El aire fresco no la ayudó. Sentía las piernas como gelatina, y apenas logró hundirse en el banco antes de que el mundo se oscureciera por completo.
Cuando empezó a recuperar la consciencia, lo primero que sintió fue un extraño toque en la muñeca. Al abrir los ojos, Anna hizo una mueca: un anciano con una chaqueta desgastada rebuscaba entre sus cosas, intentando desabrochar una enorme pulsera de oro.

«¡Oye! ¿Qué haces?», gritó, apartando su mano. «¡Es un regalo de mi marido! ¡Vete o llamo a la policía!».
El anciano no huyó. La miró con una mirada tranquila e infinitamente triste y dijo en voz baja: «Te sientes mal por él, hija mía. Míralo tú misma. La gente común no se daría cuenta, pero yo llevo cuarenta años en el negocio de la joyería…».
Anna se miró la mano y sintió un escalofrío gélido. 😨🫣
El interior del brazalete, donde el oro se apretaba firmemente contra la vena, estaba cubierto de extrañas manchas de color negro azulado.
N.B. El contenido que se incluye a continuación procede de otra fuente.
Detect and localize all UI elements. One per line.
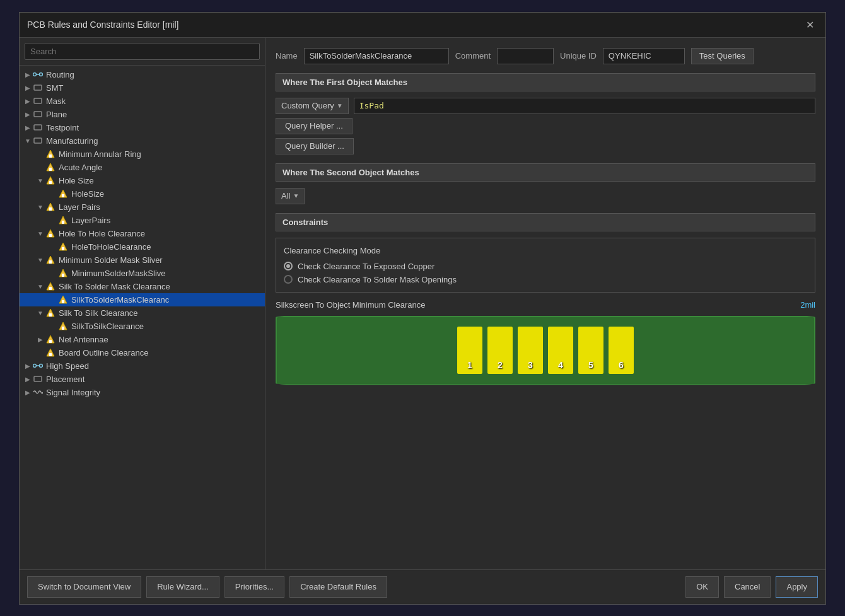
tree-arrow-testpoint (23, 123, 32, 132)
clearance-row: Silkscreen To Object Minimum Clearance 2… (276, 300, 815, 310)
switch-doc-button[interactable]: Switch to Document View (27, 576, 141, 598)
tree-label-holetohole: HoleToHoleClearance (71, 242, 151, 252)
svg-rect-19 (62, 221, 64, 224)
svg-rect-43 (34, 376, 42, 381)
pad-number-2: 2 (498, 360, 503, 370)
svg-rect-31 (62, 300, 64, 303)
query-builder-button[interactable]: Query Builder ... (276, 138, 354, 154)
tri-icon (57, 295, 69, 304)
unique-id-input[interactable] (603, 48, 685, 64)
tree-item-layerpairs[interactable]: LayerPairs (20, 214, 265, 227)
tree-item-hole-to-hole[interactable]: Hole To Hole Clearance (20, 227, 265, 240)
tree-label-mask: Mask (46, 96, 66, 106)
tree-arrow-board-outline (36, 348, 45, 357)
radio-group: Check Clearance To Exposed Copper Check … (284, 262, 807, 284)
tree-item-silk-solder[interactable]: Silk To Solder Mask Clearance (20, 280, 265, 293)
svg-rect-39 (49, 353, 52, 356)
close-button[interactable]: ✕ (802, 18, 818, 32)
tree-item-holetohole[interactable]: HoleToHoleClearance (20, 240, 265, 253)
tree-item-signal-integrity[interactable]: Signal Integrity (20, 386, 265, 399)
tree-label-silk-solder: Silk To Solder Mask Clearance (59, 282, 170, 291)
tri-icon (45, 202, 56, 211)
svg-rect-35 (62, 327, 64, 330)
priorities-button[interactable]: Priorities... (224, 576, 284, 598)
tree-arrow-high-speed (23, 361, 32, 370)
tree-arrow-routing (23, 70, 32, 79)
rule-icon (32, 83, 44, 92)
apply-button[interactable]: Apply (776, 576, 818, 598)
svg-rect-7 (34, 138, 42, 143)
rule-icon (32, 375, 44, 383)
tree-arrow-acute-angle (36, 163, 45, 171)
comment-input[interactable] (497, 48, 554, 64)
tree-label-manufacturing: Manufacturing (46, 136, 98, 146)
tree-item-hole-size[interactable]: Hole Size (20, 174, 265, 187)
tree-arrow-min-annular (36, 149, 45, 158)
tree-arrow-holetohole (49, 242, 57, 251)
tree-arrow-net-antennae (36, 335, 45, 344)
tree-item-mask[interactable]: Mask (20, 95, 265, 108)
tree-item-silk-silk[interactable]: Silk To Silk Clearance (20, 306, 265, 320)
tree-item-silktosilk[interactable]: SilkToSilkClearance (20, 320, 265, 333)
query-text-input[interactable] (354, 98, 815, 114)
tree-item-min-annular[interactable]: Minimum Annular Ring (20, 148, 265, 161)
where-second-query-row: All ▼ (276, 188, 815, 204)
ok-button[interactable]: OK (685, 576, 719, 598)
test-queries-button[interactable]: Test Queries (691, 48, 754, 64)
tree-item-min-solder-mask[interactable]: Minimum Solder Mask Sliver (20, 253, 265, 267)
radio-option2[interactable]: Check Clearance To Solder Mask Openings (284, 275, 807, 284)
custom-query-dropdown[interactable]: Custom Query ▼ (276, 98, 349, 114)
tree-label-hole-size: Hole Size (59, 176, 94, 185)
tri-icon (45, 163, 56, 171)
svg-rect-21 (49, 234, 52, 237)
tree-arrow-silk-solder (36, 282, 45, 291)
svg-rect-17 (49, 207, 52, 211)
svg-rect-13 (49, 181, 52, 184)
tree-item-layer-pairs[interactable]: Layer Pairs (20, 200, 265, 214)
tree-item-plane[interactable]: Plane (20, 108, 265, 121)
all-dropdown[interactable]: All ▼ (276, 188, 305, 204)
comment-label: Comment (455, 51, 491, 61)
rule-icon (32, 96, 44, 105)
tree-item-holesize[interactable]: HoleSize (20, 187, 265, 200)
pcb-pad-3: 3 (518, 327, 543, 374)
tree-item-manufacturing[interactable]: Manufacturing (20, 134, 265, 148)
tri-icon (57, 242, 69, 251)
unique-id-label: Unique ID (560, 51, 597, 61)
where-second-section: Where The Second Object Matches All ▼ (276, 163, 815, 204)
rule-wizard-button[interactable]: Rule Wizard... (146, 576, 219, 598)
tree-container: Routing SMT Mask Plane Testpoint Manufac… (20, 66, 265, 569)
radio-option1[interactable]: Check Clearance To Exposed Copper (284, 262, 807, 271)
tree-label-layer-pairs: Layer Pairs (59, 202, 100, 212)
name-label: Name (276, 51, 298, 61)
tree-item-high-speed[interactable]: High Speed (20, 359, 265, 373)
tri-icon (45, 308, 56, 317)
tree-arrow-minsoldermask (49, 269, 57, 277)
query-helper-button[interactable]: Query Helper ... (276, 118, 353, 134)
svg-rect-23 (62, 247, 64, 250)
cancel-button[interactable]: Cancel (724, 576, 771, 598)
tri-icon (45, 149, 56, 158)
main-content: Routing SMT Mask Plane Testpoint Manufac… (20, 38, 825, 569)
tree-item-net-antennae[interactable]: Net Antennae (20, 333, 265, 346)
tree-item-board-outline[interactable]: Board Outline Clearance (20, 346, 265, 359)
pad-number-5: 5 (588, 360, 593, 370)
tree-item-acute-angle[interactable]: Acute Angle (20, 161, 265, 174)
tree-item-testpoint[interactable]: Testpoint (20, 121, 265, 134)
constraints-section: Constraints Clearance Checking Mode Chec… (276, 213, 815, 385)
pad-number-3: 3 (528, 360, 533, 370)
tree-item-minsoldermask[interactable]: MinimumSolderMaskSlive (20, 267, 265, 280)
tri-icon (45, 229, 56, 238)
clearance-value: 2mil (800, 300, 815, 310)
tree-arrow-layerpairs (49, 216, 57, 224)
tree-item-smt[interactable]: SMT (20, 81, 265, 95)
svg-rect-11 (49, 168, 52, 171)
pad-number-4: 4 (558, 360, 563, 370)
tree-item-silktosoldermaskclearance[interactable]: SilkToSolderMaskClearanc (20, 293, 265, 306)
tree-item-routing[interactable]: Routing (20, 68, 265, 81)
create-default-button[interactable]: Create Default Rules (289, 576, 387, 598)
search-input[interactable] (25, 43, 260, 60)
name-input[interactable] (304, 48, 449, 64)
tree-item-placement[interactable]: Placement (20, 373, 265, 386)
svg-rect-3 (34, 85, 42, 90)
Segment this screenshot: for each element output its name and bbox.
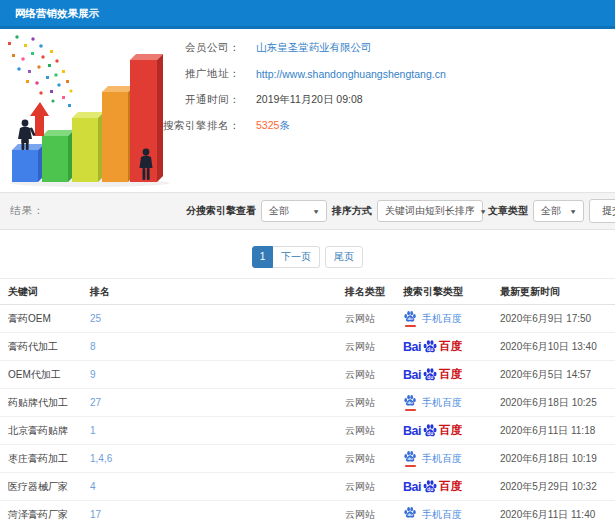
updated-cell: 2020年6月11日 11:40	[500, 508, 615, 520]
keyword-cell: 药贴牌代加工	[8, 396, 90, 410]
engine-filter-select[interactable]: 全部 ▼	[261, 200, 327, 222]
baidu-paw-icon: du	[422, 339, 438, 355]
rank-count-label: 搜索引擎排名：	[130, 119, 240, 133]
rank-cell[interactable]: 1	[90, 425, 345, 436]
table-row: 膏药代加工 8 云网站 du Bai	[0, 333, 615, 361]
dropdown-arrow-icon: ▼	[479, 208, 487, 215]
table-row: 北京膏药贴牌 1 云网站 du Bai	[0, 417, 615, 445]
red-underline	[405, 409, 416, 411]
keyword-cell: OEM代加工	[8, 368, 90, 382]
rank-type-cell: 云网站	[345, 508, 403, 520]
keyword-cell: 菏泽膏药厂家	[8, 508, 90, 520]
baidu-logo-cn: 百度	[439, 479, 462, 494]
engine-cell: du 手机百度 du	[403, 394, 500, 411]
filter-controls: 分搜索引擎查看 全部 ▼ 排序方式 关键词由短到长排序 ▼ 文章类型 全部 ▼ …	[186, 199, 615, 223]
mobile-baidu-badge: du 手机百度	[403, 450, 462, 467]
rank-type-cell: 云网站	[345, 452, 403, 466]
rank-type-cell: 云网站	[345, 480, 403, 494]
col-rank-type: 排名类型	[345, 285, 403, 299]
article-type-select[interactable]: 全部 ▼	[533, 200, 584, 222]
engine-label: 手机百度	[422, 452, 462, 466]
baidu-logo-cn: 百度	[439, 423, 462, 438]
baidu-logo-latin: Bai	[403, 480, 421, 494]
rank-type-cell: 云网站	[345, 312, 403, 326]
engine-cell: du 手机百度 du	[403, 310, 500, 327]
rank-count-number: 5325	[256, 119, 279, 131]
svg-text:du: du	[407, 400, 413, 405]
baidu-logo-latin: Bai	[403, 340, 421, 354]
page-number-current[interactable]: 1	[252, 246, 273, 268]
table-row: 菏泽膏药厂家 17 云网站 du 手机百度	[0, 501, 615, 520]
last-page-button[interactable]: 尾页	[325, 246, 363, 268]
baidu-paw-icon: du	[422, 423, 438, 439]
baidu-logo: Bai du 百度	[403, 367, 462, 383]
svg-text:du: du	[427, 485, 433, 491]
mobile-baidu-badge: du 手机百度	[403, 506, 462, 520]
mobile-baidu-icon: du	[403, 450, 417, 467]
rank-cell[interactable]: 8	[90, 341, 345, 352]
company-label: 会员公司：	[130, 41, 240, 55]
rank-cell[interactable]: 9	[90, 369, 345, 380]
page: 网络营销效果展示	[0, 0, 615, 520]
updated-cell: 2020年6月18日 10:19	[500, 452, 615, 466]
updated-cell: 2020年5月29日 10:32	[500, 480, 615, 494]
col-keyword: 关键词	[8, 285, 90, 299]
rank-cell[interactable]: 17	[90, 509, 345, 520]
baidu-logo: Bai du 百度	[403, 423, 462, 439]
rank-cell[interactable]: 4	[90, 481, 345, 492]
baidu-logo-cn: 百度	[439, 367, 462, 382]
keyword-cell: 枣庄膏药加工	[8, 452, 90, 466]
submit-button[interactable]: 提交	[589, 199, 615, 223]
engine-cell: du Bai du 百度	[403, 367, 500, 383]
sort-select[interactable]: 关键词由短到长排序 ▼	[377, 200, 483, 222]
next-page-button[interactable]: 下一页	[273, 246, 320, 268]
rank-count-unit-link[interactable]: 条	[279, 119, 290, 131]
svg-text:du: du	[427, 429, 433, 435]
baidu-paw-icon: du	[422, 479, 438, 495]
results-table: 关键词 排名 排名类型 搜索引擎类型 最新更新时间 膏药OEM 25 云网站 d…	[0, 278, 615, 520]
field-rank-count: 搜索引擎排名： 5325条	[130, 113, 446, 139]
engine-cell: du 手机百度 du	[403, 506, 500, 520]
field-promo-url: 推广地址： http://www.shandonghuangshengtang.…	[130, 61, 446, 87]
rank-type-cell: 云网站	[345, 368, 403, 382]
rank-type-cell: 云网站	[345, 340, 403, 354]
engine-label: 手机百度	[422, 508, 462, 520]
company-link[interactable]: 山东皇圣堂药业有限公司	[256, 41, 372, 55]
mobile-baidu-badge: du 手机百度	[403, 310, 462, 327]
pagination: 1 下一页 尾页	[0, 246, 615, 268]
sort-label: 排序方式	[332, 204, 372, 218]
svg-text:du: du	[407, 456, 413, 461]
red-underline	[405, 325, 416, 327]
table-row: 枣庄膏药加工 1,4,6 云网站 du 手机百度	[0, 445, 615, 473]
baidu-logo-latin: Bai	[403, 424, 421, 438]
table-header-row: 关键词 排名 排名类型 搜索引擎类型 最新更新时间	[0, 278, 615, 305]
engine-cell: du Bai du 百度	[403, 479, 500, 495]
updated-cell: 2020年6月18日 10:25	[500, 396, 615, 410]
svg-text:du: du	[407, 512, 413, 517]
field-open-time: 开通时间： 2019年11月20日 09:08	[130, 87, 446, 113]
table-body: 膏药OEM 25 云网站 du 手机百度	[0, 305, 615, 520]
dropdown-arrow-icon: ▼	[569, 208, 577, 215]
mobile-baidu-icon: du	[403, 310, 417, 327]
col-rank: 排名	[90, 285, 345, 299]
article-type-label: 文章类型	[488, 204, 528, 218]
engine-cell: du Bai du 百度	[403, 423, 500, 439]
updated-cell: 2020年6月10日 13:40	[500, 340, 615, 354]
rank-count-value: 5325条	[256, 119, 290, 133]
promo-url-link[interactable]: http://www.shandonghuangshengtang.cn	[256, 68, 446, 80]
header-bar: 网络营销效果展示	[0, 0, 615, 29]
rank-type-cell: 云网站	[345, 396, 403, 410]
rank-cell[interactable]: 1,4,6	[90, 453, 345, 464]
mobile-baidu-icon: du	[403, 394, 417, 411]
keyword-cell: 医疗器械厂家	[8, 480, 90, 494]
table-row: 膏药OEM 25 云网站 du 手机百度	[0, 305, 615, 333]
rank-cell[interactable]: 27	[90, 397, 345, 408]
rank-cell[interactable]: 25	[90, 313, 345, 324]
keyword-cell: 膏药代加工	[8, 340, 90, 354]
confetti-dots	[8, 35, 73, 107]
field-company: 会员公司： 山东皇圣堂药业有限公司	[130, 35, 446, 61]
baidu-paw-icon: du	[422, 367, 438, 383]
engine-cell: du 手机百度 du	[403, 450, 500, 467]
baidu-logo: Bai du 百度	[403, 339, 462, 355]
keyword-cell: 北京膏药贴牌	[8, 424, 90, 438]
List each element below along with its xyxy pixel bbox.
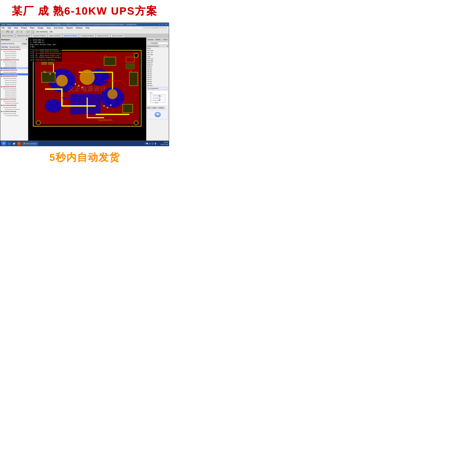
manu-btn[interactable]: Manu... bbox=[152, 107, 158, 109]
tree-src5[interactable]: Source Documents bbox=[0, 88, 28, 90]
tab-sheet1[interactable]: Sheet1.SCHDOC bbox=[1, 34, 15, 37]
menu-file[interactable]: File bbox=[1, 27, 5, 29]
tab-02530018[interactable]: 02530018.PCBDOC bbox=[16, 34, 32, 37]
tree-src7[interactable]: Source Documents bbox=[0, 106, 28, 108]
libraries-btn[interactable]: Libraries... bbox=[155, 39, 162, 40]
comp-sw9p[interactable]: SW-9P bbox=[146, 83, 169, 85]
tab-02530100[interactable]: 0253100.PCBDOC bbox=[32, 34, 47, 37]
menu-place[interactable]: Place bbox=[29, 27, 35, 29]
tab-0253201a[interactable]: 0253201A.PCBDOC bbox=[62, 34, 79, 37]
panel-options-btn[interactable]: ▼ bbox=[26, 39, 27, 41]
toolbar-undo[interactable]: ↩ bbox=[16, 31, 19, 33]
taskbar-explorer[interactable]: 📁 bbox=[12, 141, 16, 146]
search-btn[interactable]: Search... bbox=[163, 39, 169, 40]
project-btn[interactable]: Project bbox=[22, 43, 27, 45]
tree-sheet2b[interactable]: Sheet2.SCHDOC bbox=[0, 65, 28, 67]
comp-sw10p[interactable]: SW-10P bbox=[146, 85, 169, 87]
tree-d0253101p[interactable]: ▶ D0253101P.PRJPCB bbox=[0, 69, 28, 71]
canvas-area[interactable]: CONFIDENTIAL U1 T1 U2 x: 26345.000 mil y… bbox=[28, 38, 146, 141]
tree-sheet2c[interactable]: Sheet2.SCHDOC bbox=[0, 82, 28, 84]
tree-sheet1d[interactable]: Sheet1.SCHDOC bbox=[0, 90, 28, 92]
tree-src1[interactable]: Source Documents bbox=[0, 51, 28, 53]
tree-src8[interactable]: Source Documents bbox=[0, 113, 28, 115]
comp-sw8p[interactable]: SW-8P bbox=[146, 80, 169, 83]
tab-sheet1b[interactable]: Sheet1.SCHDOC bbox=[48, 34, 62, 37]
tree-0253201a[interactable]: ▶ 0253201A.PRJPCB bbox=[0, 98, 28, 100]
tree-d0253202p[interactable]: ▶ D0253202P.PRJPCB bbox=[0, 75, 28, 77]
comp-sw3p[interactable]: SW-3P bbox=[146, 70, 169, 72]
component-filter[interactable] bbox=[147, 42, 168, 45]
comp-ket8x8[interactable]: KET 8x8 bbox=[146, 53, 169, 56]
comp-sw6p[interactable]: SW-6P bbox=[146, 76, 169, 78]
tree-src4[interactable]: Source Documents bbox=[0, 77, 28, 80]
struct-view-btn[interactable]: Structure Editor bbox=[9, 46, 20, 48]
menu-help[interactable]: Help bbox=[85, 27, 90, 29]
comp-mts10x[interactable]: MTS-10x bbox=[146, 58, 169, 60]
tree-1171000a-pcb[interactable]: 1171000A.PCBDOC bbox=[0, 115, 28, 117]
toolbar-zoomin[interactable]: 🔍+ bbox=[25, 31, 30, 33]
comp-sw7p[interactable]: SW-7P bbox=[146, 78, 169, 80]
tree-d117100a[interactable]: ▶ D117100A.PRJPCB bbox=[0, 104, 28, 106]
comp-5sw1p[interactable]: 5SW-1P bbox=[146, 62, 169, 64]
menu-view[interactable]: View bbox=[13, 27, 19, 29]
comp-pb6148l[interactable]: PB6148L bbox=[146, 60, 169, 62]
comp-ket7x7[interactable]: KET 7x7 bbox=[146, 51, 169, 53]
comp-l5w[interactable]: L5W bbox=[146, 56, 169, 58]
file-view-btn[interactable]: File View bbox=[1, 46, 8, 48]
menu-project[interactable]: Project bbox=[20, 27, 27, 29]
tree-02530001p[interactable]: ▶ 02530001P[10K].PRJPCB bbox=[0, 49, 28, 51]
tree-02530100[interactable]: ▶ 02530100.PRJPCB bbox=[0, 86, 28, 88]
tray-battery[interactable]: 🔋 bbox=[154, 143, 156, 145]
tree-sheet4d[interactable]: Sheet4.SCHDOC bbox=[0, 96, 28, 98]
tree-0253201a-pcb[interactable]: 0253201A.PCBDOC bbox=[0, 102, 28, 104]
taskbar-app-altium[interactable]: A Altium Designer bbox=[22, 141, 38, 146]
tab-1171000a[interactable]: 1171000A.PCBDOC bbox=[79, 34, 95, 37]
comp-ec11[interactable]: EC11 bbox=[146, 47, 169, 50]
sup-btn[interactable]: Sup... bbox=[147, 107, 152, 109]
menu-autoroute[interactable]: Auto Route bbox=[53, 27, 64, 29]
comp-sw5p[interactable]: SW-5P bbox=[146, 74, 169, 76]
tree-02530018[interactable]: ▶ 02530018.PRJPCB bbox=[0, 67, 28, 69]
tab-steps2[interactable]: steps2.SCHDOC bbox=[110, 34, 124, 37]
tree-sheet1b[interactable]: Sheet1.SCHDOC bbox=[0, 63, 28, 65]
menu-tools[interactable]: Tools bbox=[46, 27, 51, 29]
descip-btn[interactable]: Descip... bbox=[158, 107, 165, 109]
tree-steps2[interactable]: steps2.SCHDOC bbox=[0, 57, 28, 59]
tray-a-icon[interactable]: 🅐 bbox=[146, 143, 148, 145]
tree-src6[interactable]: Source Documents bbox=[0, 100, 28, 102]
toolbar-print[interactable]: 🖨 bbox=[10, 31, 14, 33]
tree-src2[interactable]: Source Documents bbox=[0, 61, 28, 63]
close-btn[interactable]: ✕ bbox=[165, 24, 168, 26]
tree-sheet2[interactable]: Sheet2.SCHDOC bbox=[0, 55, 28, 57]
minimize-btn[interactable]: ─ bbox=[158, 24, 160, 26]
tray-s[interactable]: S bbox=[145, 143, 146, 145]
tree-sheet1c[interactable]: Sheet1.SCHDOC bbox=[0, 80, 28, 82]
menu-window[interactable]: Window bbox=[75, 27, 83, 29]
menu-reports[interactable]: Reports bbox=[66, 27, 73, 29]
tree-02388000p[interactable]: ▶ 0238800P[6K].PRJPCB bbox=[0, 59, 28, 61]
comp-sw1p[interactable]: SW-1P bbox=[146, 66, 169, 68]
comp-5sw1p-b[interactable]: 5SW-1P bbox=[146, 64, 169, 66]
taskbar-altium[interactable]: A bbox=[17, 141, 21, 146]
tree-d0253201a[interactable]: D0253201A.PCBDOC bbox=[0, 108, 28, 110]
menu-edit[interactable]: Edit bbox=[7, 27, 12, 29]
tray-network[interactable]: 🌐 bbox=[152, 143, 154, 145]
tree-sheet3c[interactable]: Sheet3.SCHDOC bbox=[0, 84, 28, 86]
tree-1171000a[interactable]: ▶ 1171000A.PRJPCB bbox=[0, 110, 28, 113]
comp-sw4p[interactable]: SW-4P bbox=[146, 72, 169, 74]
maximize-btn[interactable]: □ bbox=[161, 24, 164, 26]
start-button[interactable]: ⊞ bbox=[1, 141, 6, 146]
tree-sheet3d[interactable]: Sheet3.SCHDOC bbox=[0, 94, 28, 96]
taskbar-ie[interactable]: 🌐 bbox=[7, 141, 11, 146]
toolbar-open[interactable]: 📂 bbox=[1, 31, 5, 33]
tree-sheet2d[interactable]: Sheet2.SCHDOC bbox=[0, 92, 28, 94]
menu-design[interactable]: Design bbox=[37, 27, 44, 29]
tree-d0253101p-pcb[interactable]: D0253101P.PCBDOC bbox=[0, 73, 28, 75]
toolbar-save[interactable]: 💾 bbox=[6, 31, 10, 33]
tray-speaker[interactable]: 🔊 bbox=[149, 143, 151, 145]
toolbar-redo[interactable]: ↪ bbox=[20, 31, 23, 33]
tree-sheet1[interactable]: Sheet1.SCHDOC bbox=[0, 53, 28, 55]
tab-sheet2[interactable]: Sheet2.SCHDOC bbox=[96, 34, 110, 37]
comp-sw2p[interactable]: SW-2P bbox=[146, 68, 169, 70]
comp-kcd101[interactable]: KCD-101 bbox=[146, 50, 169, 51]
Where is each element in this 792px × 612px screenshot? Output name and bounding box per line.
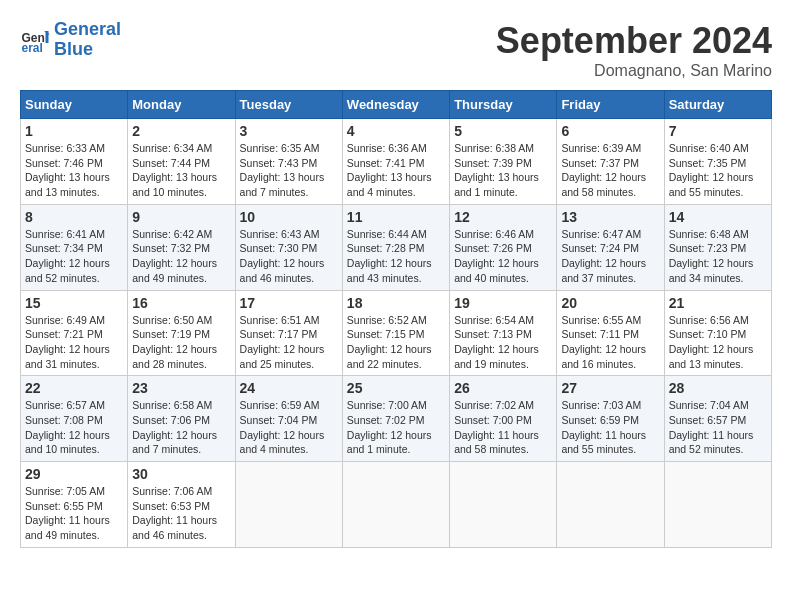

Parecía como si el propio oro intentara gritar peligro.
«¿Qué es esto?», susurró, sintiendo que se le entumecían las yemas de los dedos.
«Talio», dijo el anciano secamente. «Un veneno insidioso, inodoro e insípido. Se aplica en el interior de la joya en una capa muy fina. Se absorbe a través de la piel, gota a gota, día tras día. El oro es un metal noble; no se oscurece con el sudor ni el agua. Solo se oscurece con productos químicos agresivos». Hizo falta el golpe para advertirte. Final significativo:
Anna miró fijamente el metal oscurecido, y los detalles de los últimos meses comenzaron a aflorar en su mente, como a cámara lenta. Su esposo, que de repente se había vuelto inusualmente cariñoso. Su insistencia: «Anna, no te quites la pulsera, trae buena suerte». Sus extrañas preguntas por las noches: «¿Sigues mareada? Necesitas descansar más, querida».

Recordó que recientemente él había asegurado su vida por una suma enorme. El rompecabezas encajó con un clic ensordecedor. Aquel en quien más confiaba estaba convirtiendo lentamente su vida en una agonía interminable.
El anciano se quitó la pulsera con cuidado, usando un pañuelo. «Ve al hospital», le dijo, entregándole el paquete. Y no a un médico de cabecera, sino a un toxicólogo. Y luego a los uniformados. Quien te puso este oro te puso una soga.
Anna se sentó en el banco, mirando su mano vacía, donde solo quedaba una pálida marca. La debilidad persistía, pero la niebla en su cabeza se había despejado. Comprendió: a veces los regalos más hermosos son los grilletes más terribles.
Se levantó y, sin darse la vuelta, caminó hacia la clínica. En su bolsillo estaba el brazalete, envuelto en un pañuelo: su prueba y su vida salvada. Ya no era una víctima. Era una mujer que acababa de ver el verdadero rostro de su «felicidad» y decidió que este regalo sería el último.